Tout d’abord, la décision établit une distinction claire entre le système simulé et la simulation elle-même. La simulation elle-même doit avoir un effet technique. Le fait qu’un système technique soit simulé ne remplit pas automatiquement cette exigence (points 120 et 141).

Pour ces inventions, la Grande chambre considère, en ce qui concerne les résultats de la simulation, que « si le processus revendiqué aboutit à un ensemble de valeurs numériques, c’est en fonction de l’utilisation ultérieure de ces données (cette utilisation pouvant résulter d’une intervention humaine ou être automatique dans le cadre d’un processus technique plus large) qu’un effet technique résultant peut être considéré dans cette évaluation. Si cette utilisation ultérieure n’est pas, au moins implicitement, spécifiée dans la revendication, elle ne sera pas prise en compte à cette fin » (point 124).

Ainsi, la Grande chambre limite bel et bien l’effet des décisions T 1227/05 et T 625/11 (examinées en détail aux points 127 à 133) : « Le critère souvent cité, tiré de la décision T 1227/05, selon lequel la simulation constitue un objectif technique bien défini pour une méthode de simulation numérique si elle est fonctionnellement limitée à cet objectif ne doit pas être considéré comme un critère généralement applicable de l’approche COMVIK pour les simulations mises en œuvre par ordinateur, puisque les conclusions de T 1227/05 étaient fondées sur des circonstances particulières qui ne s’appliquent pas en général. » (point 133).

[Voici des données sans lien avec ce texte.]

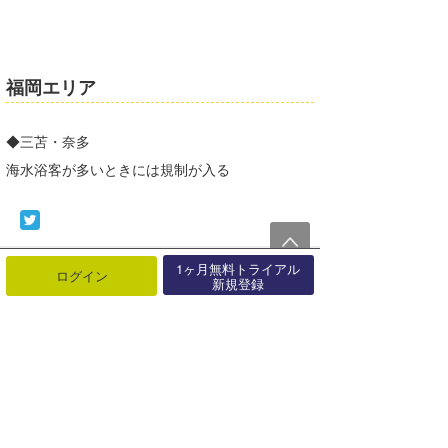
福岡エリア
◆三苫・奈多
海水浴客が多いときには規制が入る
最近の記事
1ヶ月無料トライアル
もっと見る
ログイン
新規登録
【伊良湖】第20回アジア競技大会サ
ーフィン競技が太平洋ロングビーチ
で･･･
08月07日
こんな機能あったんだ！『波伝説を
カスタマイズする方法』
08月03日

À RETENIR POUR LES DEMANDEURS DE BREVETS

La position de la Grande Chambre de l’OEB conforte clairement l’approche COMVIK pour évaluer la brevetabilité des simulations numériques mises en œuvre par ordinateur, comme c’est déjà le cas pour toutes les autres inventions mises en œuvre par ordinateur.

Les demandeurs devraient veiller à ne plus interpréter de manière trop large la jurisprudence établie par des décisions telles que T 1227/05 ou T 625/11. Des revendications portant sur une simulation mise en œuvre par ordinateur ne seront pas considérées comme inventives simplement parce qu’elles sont limitées à la simulation d’un objet technique spécifique.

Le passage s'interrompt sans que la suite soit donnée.